*YOUR OBJECTIVE*. The line containing "Programming" and every line after it, through the end of the records below: repeat them exactly, nothing more.

Items listed in a dataset
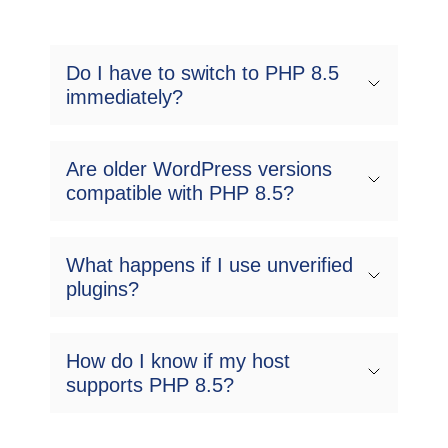
Do I have to switch to PHP 8.5
immediately?
Are older WordPress versions
compatible with PHP 8.5?
What happens if I use unverified
plugins?
How do I know if my host
supports PHP 8.5?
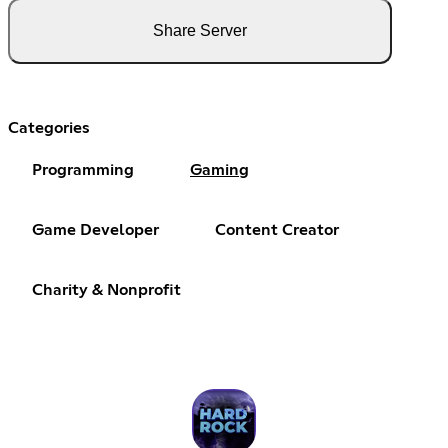
Share Server
Categories
Programming
Gaming
Game Developer
Content Creator
Charity & Nonprofit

*EXERCISE ANSWER*.
Programming
Gaming
Game Developer
Content Creator
Charity & Nonprofit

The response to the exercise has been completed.